## Problem details
When you copy the records, keep every word exact and leave the pictures out.

** Opening Material for this exercise block **

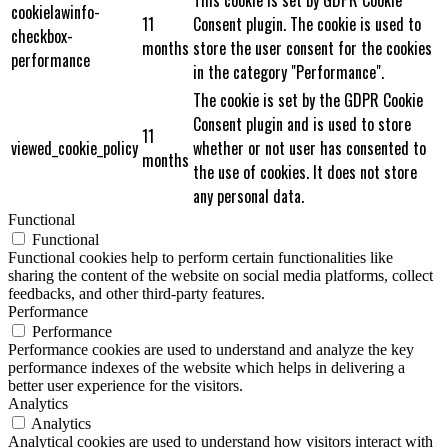
cookielawinfo-
11
Consent plugin. The cookie is used to
checkbox-
months
store the user consent for the cookies
performance
in the category "Performance".
The cookie is set by the GDPR Cookie
Consent plugin and is used to store
11
viewed_cookie_policy
whether or not user has consented to
months
the use of cookies. It does not store
any personal data.
Functional
Functional
Functional cookies help to perform certain functionalities like
sharing the content of the website on social media platforms, collect
feedbacks, and other third-party features.
Performance
Performance
Performance cookies are used to understand and analyze the key
performance indexes of the website which helps in delivering a
better user experience for the visitors.
Analytics
Analytics
Analytical cookies are used to understand how visitors interact with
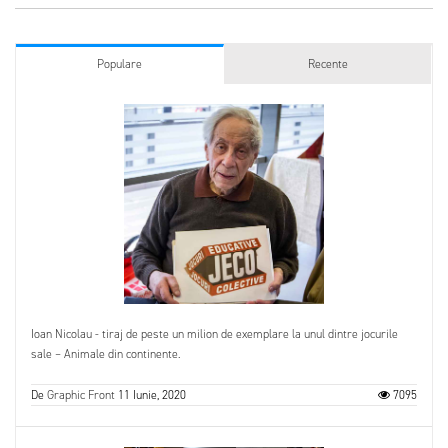
Populare
Recente
Ioan Nicolau - tiraj de peste un milion de exemplare la unul dintre jocurile
sale – Animale din continente.
De
Graphic Front
11 Iunie, 2020
7095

** Closing Material for this exercise block **

## Result of this task
cookielawinfo-
11
Consent plugin. The cookie is used to
checkbox-
months
store the user consent for the cookies
performance
in the category "Performance".
The cookie is set by the GDPR Cookie
Consent plugin and is used to store
11
viewed_cookie_policy
whether or not user has consented to
months
the use of cookies. It does not store
any personal data.
Functional
Functional
Functional cookies help to perform certain functionalities like
sharing the content of the website on social media platforms, collect
feedbacks, and other third-party features.
Performance
Performance
Performance cookies are used to understand and analyze the key
performance indexes of the website which helps in delivering a
better user experience for the visitors.
Analytics
Analytics
Analytical cookies are used to understand how visitors interact with
Populare
Recente
Ioan Nicolau - tiraj de peste un milion de exemplare la unul dintre jocurile
sale – Animale din continente.
De
Graphic Front
11 Iunie, 2020
7095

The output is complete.